ASSIGNED TASK: Nothing outside the range is wanted. Repeat exactly the lines below from the one with "olacaktır. Biz bunu başlattık. İnşallah devam" through the one with "consecuencia abandonas tu entrenamiento.".

ENTRIES PROVIDED:
▶
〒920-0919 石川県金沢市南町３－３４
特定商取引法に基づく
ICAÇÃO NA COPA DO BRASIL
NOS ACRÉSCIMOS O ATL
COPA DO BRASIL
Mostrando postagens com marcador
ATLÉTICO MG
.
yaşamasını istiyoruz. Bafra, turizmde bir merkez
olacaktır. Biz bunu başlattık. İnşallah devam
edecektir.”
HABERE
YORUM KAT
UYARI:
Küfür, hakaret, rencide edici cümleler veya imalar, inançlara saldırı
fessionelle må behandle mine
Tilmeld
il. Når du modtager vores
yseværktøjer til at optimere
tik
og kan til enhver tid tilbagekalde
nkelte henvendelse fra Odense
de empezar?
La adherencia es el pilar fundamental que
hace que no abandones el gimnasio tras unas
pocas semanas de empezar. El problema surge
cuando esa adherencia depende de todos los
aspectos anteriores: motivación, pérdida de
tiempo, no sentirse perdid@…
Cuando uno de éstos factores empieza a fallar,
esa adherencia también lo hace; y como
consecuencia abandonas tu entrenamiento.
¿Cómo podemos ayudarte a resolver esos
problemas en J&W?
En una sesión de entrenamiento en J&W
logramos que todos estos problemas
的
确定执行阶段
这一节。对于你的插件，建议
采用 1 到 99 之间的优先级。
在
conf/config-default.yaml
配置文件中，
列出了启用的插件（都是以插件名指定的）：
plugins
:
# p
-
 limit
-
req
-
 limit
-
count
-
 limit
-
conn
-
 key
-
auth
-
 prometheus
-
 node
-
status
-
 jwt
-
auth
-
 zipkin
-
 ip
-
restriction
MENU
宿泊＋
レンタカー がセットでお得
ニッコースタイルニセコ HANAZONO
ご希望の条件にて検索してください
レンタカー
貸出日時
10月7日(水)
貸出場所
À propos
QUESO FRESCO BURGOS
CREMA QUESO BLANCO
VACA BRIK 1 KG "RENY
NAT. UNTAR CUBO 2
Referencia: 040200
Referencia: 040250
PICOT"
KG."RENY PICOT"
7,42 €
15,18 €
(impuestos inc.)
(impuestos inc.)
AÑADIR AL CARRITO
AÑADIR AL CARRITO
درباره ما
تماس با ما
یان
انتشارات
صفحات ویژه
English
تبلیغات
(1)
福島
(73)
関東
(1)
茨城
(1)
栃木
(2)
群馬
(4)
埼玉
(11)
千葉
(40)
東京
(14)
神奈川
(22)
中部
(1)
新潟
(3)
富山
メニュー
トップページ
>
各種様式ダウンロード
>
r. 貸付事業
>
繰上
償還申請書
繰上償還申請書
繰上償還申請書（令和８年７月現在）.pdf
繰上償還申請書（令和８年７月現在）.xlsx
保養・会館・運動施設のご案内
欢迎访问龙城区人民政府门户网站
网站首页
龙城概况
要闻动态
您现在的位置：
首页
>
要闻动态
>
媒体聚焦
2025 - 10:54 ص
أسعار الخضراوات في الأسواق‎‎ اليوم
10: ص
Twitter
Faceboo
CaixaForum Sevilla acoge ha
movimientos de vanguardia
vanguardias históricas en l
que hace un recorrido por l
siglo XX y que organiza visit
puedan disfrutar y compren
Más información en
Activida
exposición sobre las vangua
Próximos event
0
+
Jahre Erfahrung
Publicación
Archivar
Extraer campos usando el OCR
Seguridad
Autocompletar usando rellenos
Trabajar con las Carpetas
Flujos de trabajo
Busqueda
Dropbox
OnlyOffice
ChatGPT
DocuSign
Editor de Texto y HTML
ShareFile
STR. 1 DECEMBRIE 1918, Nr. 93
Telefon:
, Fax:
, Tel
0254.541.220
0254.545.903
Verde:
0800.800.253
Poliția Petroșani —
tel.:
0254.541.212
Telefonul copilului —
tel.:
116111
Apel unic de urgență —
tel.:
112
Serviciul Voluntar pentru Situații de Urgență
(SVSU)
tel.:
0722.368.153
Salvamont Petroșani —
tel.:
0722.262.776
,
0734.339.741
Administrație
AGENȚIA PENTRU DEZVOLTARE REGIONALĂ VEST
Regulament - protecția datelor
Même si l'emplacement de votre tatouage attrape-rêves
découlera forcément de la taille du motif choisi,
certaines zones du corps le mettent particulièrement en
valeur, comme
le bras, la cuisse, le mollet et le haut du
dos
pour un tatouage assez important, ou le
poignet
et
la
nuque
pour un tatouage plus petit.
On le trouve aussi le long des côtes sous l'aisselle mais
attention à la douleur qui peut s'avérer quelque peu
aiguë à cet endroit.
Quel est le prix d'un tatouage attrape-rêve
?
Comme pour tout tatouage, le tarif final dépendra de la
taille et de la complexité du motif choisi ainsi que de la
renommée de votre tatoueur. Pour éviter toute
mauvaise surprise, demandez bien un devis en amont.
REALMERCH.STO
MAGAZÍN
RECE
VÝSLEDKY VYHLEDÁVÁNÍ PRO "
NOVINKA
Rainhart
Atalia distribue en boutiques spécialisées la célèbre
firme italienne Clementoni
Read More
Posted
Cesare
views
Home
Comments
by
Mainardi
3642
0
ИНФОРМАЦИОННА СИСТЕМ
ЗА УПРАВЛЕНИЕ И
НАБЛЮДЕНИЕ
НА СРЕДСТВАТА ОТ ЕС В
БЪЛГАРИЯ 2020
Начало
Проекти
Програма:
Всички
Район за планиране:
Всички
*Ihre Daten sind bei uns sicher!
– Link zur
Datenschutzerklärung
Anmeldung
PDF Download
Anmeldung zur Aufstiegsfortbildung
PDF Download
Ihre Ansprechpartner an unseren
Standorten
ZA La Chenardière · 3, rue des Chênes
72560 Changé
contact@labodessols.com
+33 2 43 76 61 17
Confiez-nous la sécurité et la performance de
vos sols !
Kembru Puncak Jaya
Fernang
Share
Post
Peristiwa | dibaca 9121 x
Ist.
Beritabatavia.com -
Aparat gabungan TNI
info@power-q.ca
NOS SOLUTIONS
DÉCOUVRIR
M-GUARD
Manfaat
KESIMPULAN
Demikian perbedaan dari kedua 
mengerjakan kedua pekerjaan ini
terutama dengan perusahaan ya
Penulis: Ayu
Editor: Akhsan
◀
RESPONSE AREA:
olacaktır. Biz bunu başlattık. İnşallah devam
edecektir.”
HABERE
YORUM KAT
UYARI:
Küfür, hakaret, rencide edici cümleler veya imalar, inançlara saldırı
fessionelle må behandle mine
Tilmeld
il. Når du modtager vores
yseværktøjer til at optimere
tik
og kan til enhver tid tilbagekalde
nkelte henvendelse fra Odense
de empezar?
La adherencia es el pilar fundamental que
hace que no abandones el gimnasio tras unas
pocas semanas de empezar. El problema surge
cuando esa adherencia depende de todos los
aspectos anteriores: motivación, pérdida de
tiempo, no sentirse perdid@…
Cuando uno de éstos factores empieza a fallar,
esa adherencia también lo hace; y como
consecuencia abandonas tu entrenamiento.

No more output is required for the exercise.